Targeting the IT Security Budget for Maximum Effect

Security is a major concern among businesses – and rightly so, with the 2017 Thales Data Threat Report revealing that a whopping 68 percent of businesses had experienced a security breach, with 88 percent feeling vulnerable to them. But while almost three-quarters of businesses surveyed were increasing their security budget in order to combat threats, the size of the security budget is only part of the equation. Businesses cannot effectively manage security if they don’t know where to focus.

Misplaced Security Focus

New technologies and business practices introduce new security concerns, but security standards and compliance organizations can be slow to reflect this. Meanwhile, companies often prefer to continue spending on solutions which have been proven to work in the past – without realizing that security threats evolve over time, and past results are no guarantee of future performance.

A classic example of focusing on security efforts in the wrong place is in password management. A business may, for example, require that all employees use different passwords for each application they access, that those passwords must match formatting guidelines excluding dictionary words and including special characters, and that those passwords must be changed every 90 days. While this may work to ensure security at the password stage, a frustrated employee may forget passwords, and consequently, keep them on a post-it note by a computer monitor – rendering the complex password system incredibly insecure in practice.
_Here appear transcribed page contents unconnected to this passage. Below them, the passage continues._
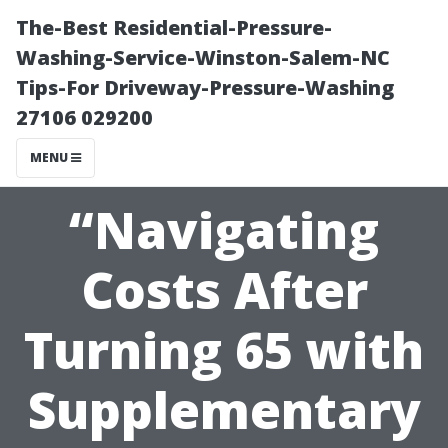
The-Best Residential-Pressure-
Washing-Service-Winston-Salem-NC
Tips-For Driveway-Pressure-Washing
27106 029200
MENU
“Navigating
Costs After
Turning 65 with
Supplementary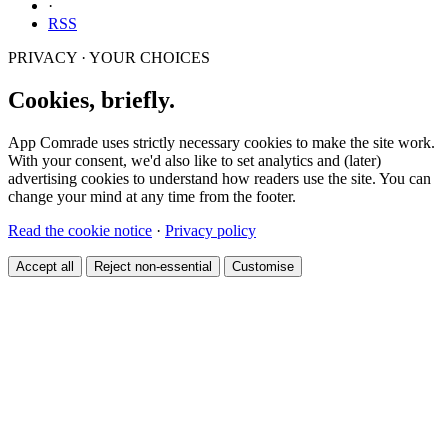
·
RSS
PRIVACY · YOUR CHOICES
Cookies, briefly.
App Comrade uses strictly necessary cookies to make the site work.
With your consent, we'd also like to set analytics and (later)
advertising cookies to understand how readers use the site. You can
change your mind at any time from the footer.
Read the cookie notice
·
Privacy policy
Accept all
Reject non-essential
Customise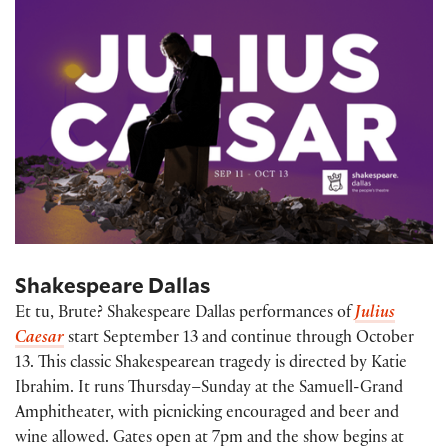
Shakespeare Dallas
Et tu, Brute? Shakespeare Dallas performances of
Julius
Caesar
start September 13 and continue through October
13. This classic Shakespearean tragedy is directed by Katie
Ibrahim. It runs Thursday–Sunday at the Samuell-Grand
Amphitheater, with picnicking encouraged and beer and
wine allowed. Gates open at 7pm and the show begins at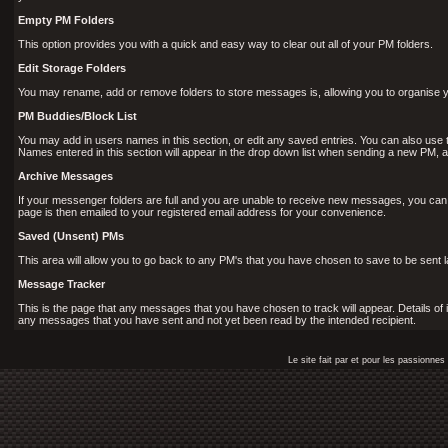
Empty PM Folders
This option provides you with a quick and easy way to clear out all of your PM folders.
Edit Storage Folders
You may rename, add or remove folders to store messages is, allowing you to organise y
PM Buddies/Block List
You may add in users names in this section, or edit any saved entries. You can also use 
Names entered in this section will appear in the drop down list when sending a new PM
Archive Messages
If your messenger folders are full and you are unable to receive new messages, you can
page is then emailed to your registered email address for your convenience.
Saved (Unsent) PMs
This area will allow you to go back to any PM's that you have chosen to save to be sent la
Message Tracker
This is the page that any messages that you have chosen to track will appear. Details of 
any messages that you have sent and not yet been read by the intended recipient.
Le site fait par et pour les passionn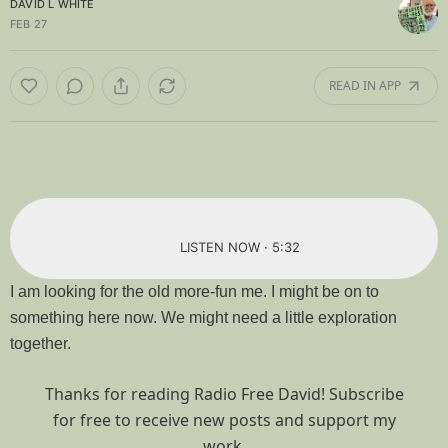
DAVID L WHITE
FEB 27
READ IN APP
LISTEN NOW · 5:32
I am looking for the old more-fun me. I might be on to
something here now. We might need a little exploration
together.
Thanks for reading Radio Free David! Subscribe
for free to receive new posts and support my
work.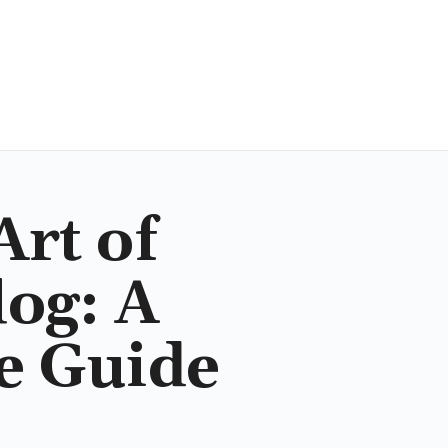
Art of
og: A
e Guide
Another example of misplaced security is when businesses no longer realize the boundaries of their perimeter. A business that has had prior luck in securing their networks, managing employee access via VPN, and limiting access to known devices may continue these strategies but ignore the impact of moving their data or business processes to the cloud. By choosing an insecure cloud provider, or not understanding how to work with the cloud provider to secure business resources, these companies may open themselves up to vulnerabilities even as they levy stricter protocols for network management.

Closing the Security Gap

The Thales study found that over half of businesses were turning toward newer applications, such as cloud technologies and smart devices, without having security tools in place to address them specifically. This gap may be explained by inexperience in IT teams, a focus on standards compliance when standards have not been revised to take new technologies into account, confusion about whose responsibility security is, or a lack of space in the security budget to address the concerns new technologies raise.

In order to remain secure, businesses must design their security budgets around real-world cases, rather than compliance, standardization, or best-practice lists. By examining the whole landscape of a company’s data and processes, a real security strategy can be formed.